Schwanitz erneut Sportlerin des Jahres

Nckarsulm - 34. Ehrung der Stadt im Kultursaal der Ballei

Von Ute Plückthun

Schwanitz erneut Sportlerin des Jahres
Fleiß, Ausdauer und Disziplin: Stolz präsentieren die erfolgreichen Athleten ihre Goldmedaillen.Foto: Ute Plückthun

Neckarsulm - Höflicher Applaus folgte einem kurzen Moment der überraschten Stille, nachdem Oberbürgermeister Joachim Scholz die Neckarsulmer Sportlerin des Jahres verkündet hatte: Zum vierten Mal wurde Christina Schwanitz der Ehrentitel der Stadt Neckarsulm zuteil.

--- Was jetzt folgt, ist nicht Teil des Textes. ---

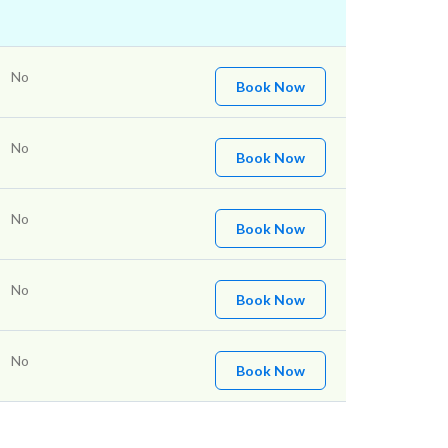
No
Book Now
No
Book Now
No
Book Now
No
Book Now
No
Book Now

"Es hätte viele gegeben, die den Preis verdient hätten, es kann aber nur einen Titelträger geben", sagte Scholz und unterstrich sein Verständnis für die gebürtige Sächsin Schwanitz, die nach Unstimmigkeiten mit Coach Peter Ogiolda und erfolgloser Trainersuche in Baden-Württemberg den Entschluss gefasst hatte, der Stadt Neckarsulm im November den Rücken zu kehren. Sie wurde in Dresden fündig, wo sie nun im Wurfkader gemeinsam mit anderen Hochleistungssportlern trainiert.

Förderung

"Es ist nachvollziehbar, wenn jemand da hingeht, wo er besser unterstützt wird", sagte Scholz. Seine Kritik galt dem Land Baden-Württemberg, das sich im Rahmen der Konkurrenzfähigkeit engagierter im Umgang mit Spitzensportlern zeigen sollte: "Es kann nicht sein, dass Baden-Württemberg den Länderfinanzausgleich mitfinanziert und andere mit unseren Mitteln eine bessere Sportförderung betreiben."

"Mehr kann ein Sportler kaum erreichten", lobte Leichtathletikchef Richard Bauder die Kugelstoßerin, die 2001 zum SV Neckarsulm gekommen war und seit 2004 vordere Plätze bei zahlreichen nationalen und internationalen Wettkämpfen belegt hatte. In diesem Jahr wurde sie Erste bei den Baden-Württembergischen Meisterschaften, Dritte bei den Deutschen Meisterschaften und Zwölfte bei der Weltmeisterschaft in Berlin. 2004, 2005 und 2008 hatten sie die Neckarsulmer zur Sportlerin des Jahres gewählt. War sie einen Tag zuvor während der Vereinsweihnachtsfeier dabei, konnte sie in der Ballei wegen neuer Verpflichtungen nicht anwesend sein.

Insgesamt 108 Sportler wurden in der Ballei ausgezeichnet, 19 davon mit Goldmedaillen. Hatte Scholz bei der Feier 2008 am Barren sein Können zeigen müssen, kam er in diesem Jahr glimpflich davon: Im Ring stellten die Mitglieder der Boxabteilung ihre Fitness bei Seilspringen und erschwerten Liegestützen unter Beweis, zeigten punktgenaue Treffsicherheit bei der sogenannten Pratzenarbeit und Schnelligkeit bei kurzen Schaukämpfen.

Der Oberbürgermeister unterstrich, dass Sport weitaus mehr sei als die Förderung von sportlicher Leistung: "Hier werden Aufgaben übernommen, die teilweise in den Familien nicht mehr wahrgenommen werden." Richtung, Wertmaßstäbe und einen guten Umgang mit Erfolg und Misserfolg würden hier vermitteln. In Bezug auf die jugendliche "Problemgruppe" habe die Stadt erste Kontakte mit der Boxabteilung aufgenommen.

Scholz versprach, 2010 Lösungen für die Fußballer und die Schwimmer zu finden, die zu Recht nach einer Verbesserung ihrer Situation riefen. Die Stadt habe die Sportvereine mit zwei Millionen Euro jährlich unterstützt. "Wir werden das auch im kommenden Jahr in gleicher Weise tun", so der OB.

Gesprächsforum

Der Sportkreisvorsitzende Klaus Ranger zeigte sich aufgrund der demographischen Entwicklung "froh, dass der Prozess der Sportentwicklungsplanung in Neckarsulm begonnen hat". Da 2011 alle örtlichen Vereine mit dem Landeskinderturnfest stark gefordert seien, schlug er als zentrales Gesprächsforum die Gründung eines Neckarsulmer Stadtverbands für Sport vor.